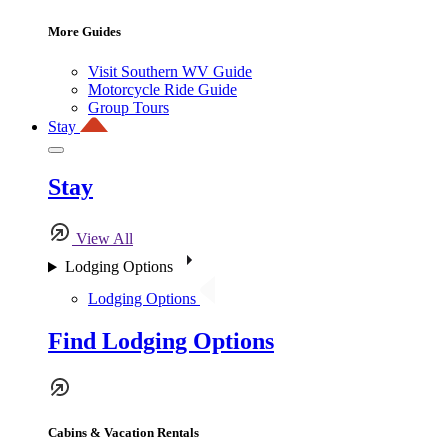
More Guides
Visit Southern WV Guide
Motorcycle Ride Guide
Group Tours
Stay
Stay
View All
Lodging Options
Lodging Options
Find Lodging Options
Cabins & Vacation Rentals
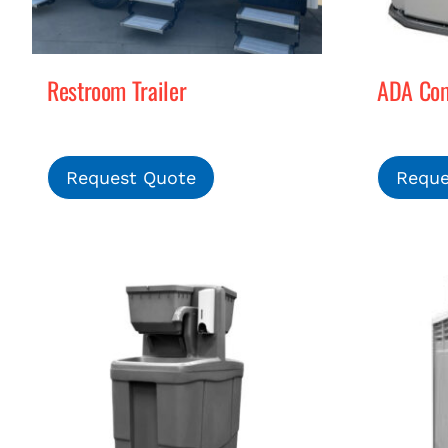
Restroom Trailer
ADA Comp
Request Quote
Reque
* * *
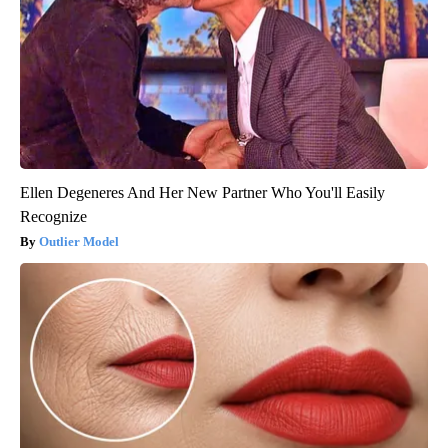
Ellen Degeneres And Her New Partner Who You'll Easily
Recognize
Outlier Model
* * *
▶ _The problem_
Retype only the lines above between the line with "Ellen Degeneres And" and the line with "Outlier Model", counting those two lines as well, and keep every character as it is.

▶ _Expected answer_
Ellen Degeneres And Her New Partner Who You'll Easily
Recognize
Outlier Model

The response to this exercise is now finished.